依然として民間での武器の所持は基本的に行われていない。

ただし銃の国内所持数が、かなりの数に及ぶ可能性が指摘されている。

まず暴力団やそれと繋がりのある非合法組織やマフィアによって銃が密輸されていることがあげられる。 特にトカレフやマカロフの流入が多く、発砲事件に用いられ、また警察に押収されている。 現在は中国ルートよりロシアから北海道を経由するルートが主流になっていると考えられている。

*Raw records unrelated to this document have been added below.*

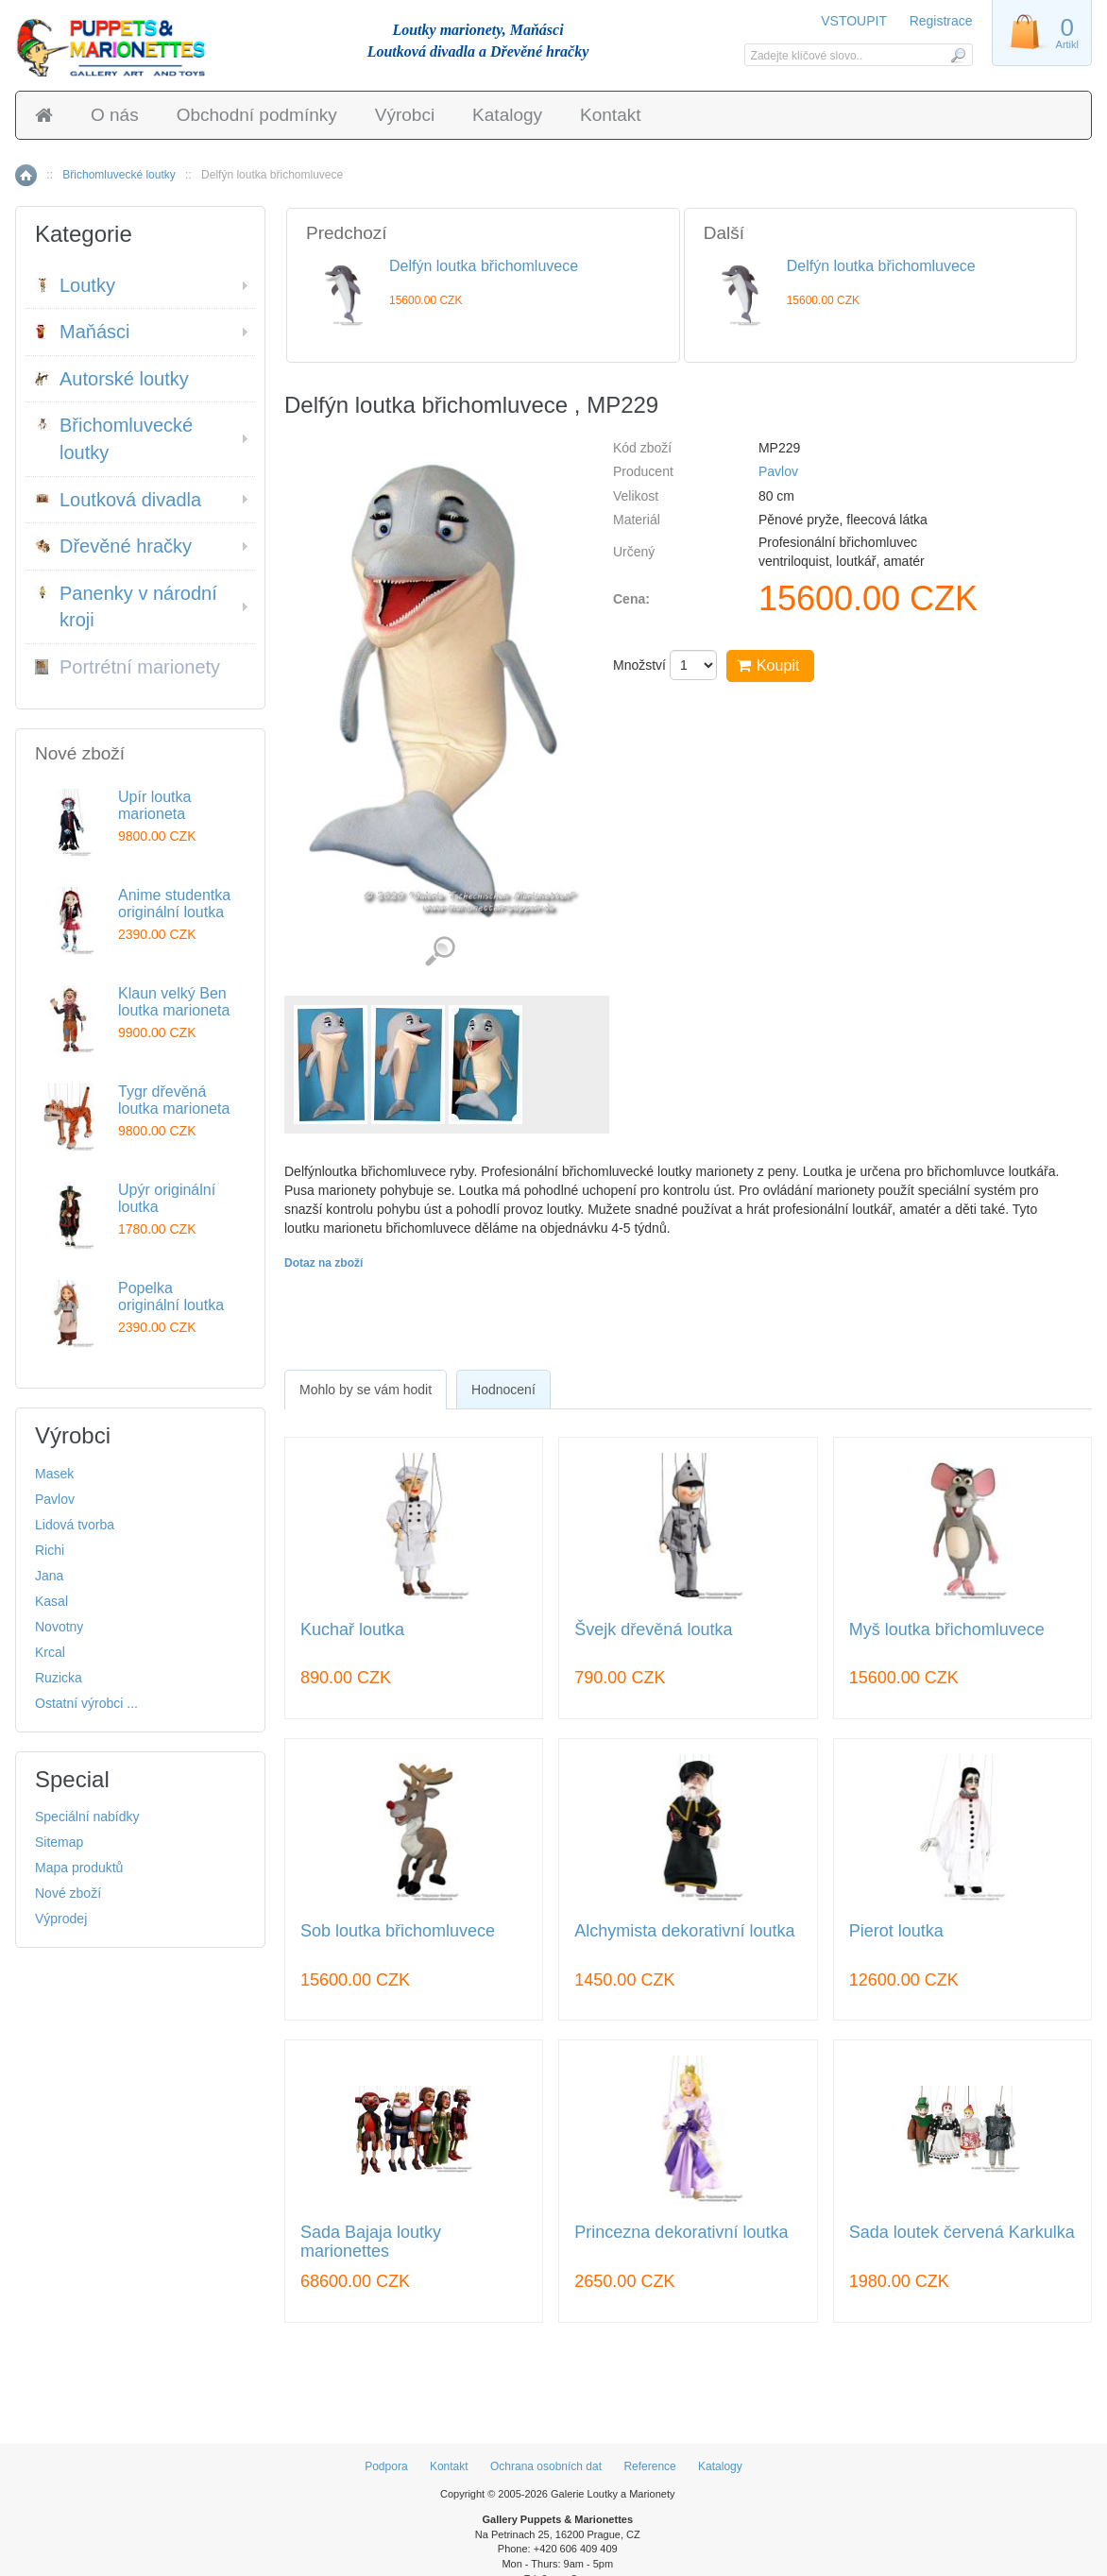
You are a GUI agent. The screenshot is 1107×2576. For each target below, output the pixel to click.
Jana (49, 1575)
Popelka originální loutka (171, 1296)
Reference (649, 2466)
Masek (54, 1473)
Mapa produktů (79, 1867)
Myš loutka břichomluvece (947, 1630)
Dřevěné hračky (113, 546)
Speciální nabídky (87, 1816)
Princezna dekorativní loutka (681, 2233)
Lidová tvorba (74, 1524)
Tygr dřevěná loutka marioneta (174, 1100)
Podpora (386, 2466)
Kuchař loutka (352, 1630)
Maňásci (82, 331)
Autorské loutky (112, 378)
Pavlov (778, 471)
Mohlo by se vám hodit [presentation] (365, 1389)
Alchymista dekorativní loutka (684, 1931)
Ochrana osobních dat (546, 2466)
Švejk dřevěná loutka (653, 1630)
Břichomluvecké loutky (118, 174)
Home (26, 175)
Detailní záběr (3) (440, 952)
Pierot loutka (896, 1931)
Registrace (941, 20)
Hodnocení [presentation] (503, 1389)
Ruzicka (58, 1677)
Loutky (75, 285)
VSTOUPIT (855, 20)
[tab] (365, 1389)
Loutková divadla (118, 499)
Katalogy (507, 115)
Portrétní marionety (127, 667)
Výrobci (404, 115)
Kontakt (610, 115)
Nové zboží (68, 1893)
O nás (115, 115)
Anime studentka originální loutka (174, 903)
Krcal (50, 1652)
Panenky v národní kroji (126, 607)
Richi (49, 1550)
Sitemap (59, 1842)
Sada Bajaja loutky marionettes (370, 2242)
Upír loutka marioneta (154, 805)
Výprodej (61, 1918)
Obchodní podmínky (257, 115)
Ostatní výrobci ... (86, 1703)
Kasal (51, 1601)
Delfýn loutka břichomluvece (483, 266)
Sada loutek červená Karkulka (962, 2233)
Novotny (59, 1626)
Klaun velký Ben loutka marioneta (174, 1001)
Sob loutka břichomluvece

猟銃の所持数の多さについての指摘がある。 平成19年度版警察白書によると平成18年度に許可を得た猟銃の所持数は約30万丁であり、 無許可の所持も存在するため実際の総数は判明していない。

遊戯銃、特に高性能化したエアガンも問題となった。 特に2005年に暴行・傷害事件、走行中の車の窓ガラスへの発射事件が頻発したことなどから、 銃刀法が改正され、基準以上の威力をもつエアガンを準空気銃と分類し所持を禁止している。

実際のところ、実銃を使用する銃器使用犯罪の件数は緩やかな減少傾向にある。 ただし平成18年は空気銃猟銃事件は前年の16件から33件へと倍増している。

軽犯罪法では正当な理由がなく刃物や武器の類を所持していた者に拘留と罰金を科す条項があり、 判断基準が曖昧なため、通常では武器と認識されない刃渡りの短いツールナイフやカッターにも適用される場合がある。 別件逮捕の手段としても用いられるためこれを非難する意見がある。

武器輸出三原則は依然として堅守されているが、輸出したエレクトロニクス製品や民生品が軍事用として転用される事例が起きている。 また、猟銃や弾薬はこれに抵触しないため、積極的に製造と輸出が行われている。 戦争用のスイスのジュネーブ高等国際問題研究所が発表した2004年版の「小型武器概観」によると、2001年度の日本の輸出規模は6000万ドル(世界第9位)である。

自衛隊や警察の武器・兵器は国産方針を堅持しているが、輸出入を行わず少数生産なこともあり調達価格が極めて高い。 例えばアメリカ軍が使用するM16A2は約7万円。世界的に量産されているAK-47では約3万円である。 これに対し、日本の89式小銃は36万円である。 実情としては武器・兵器の調達はその価格故に更新が進んでいない。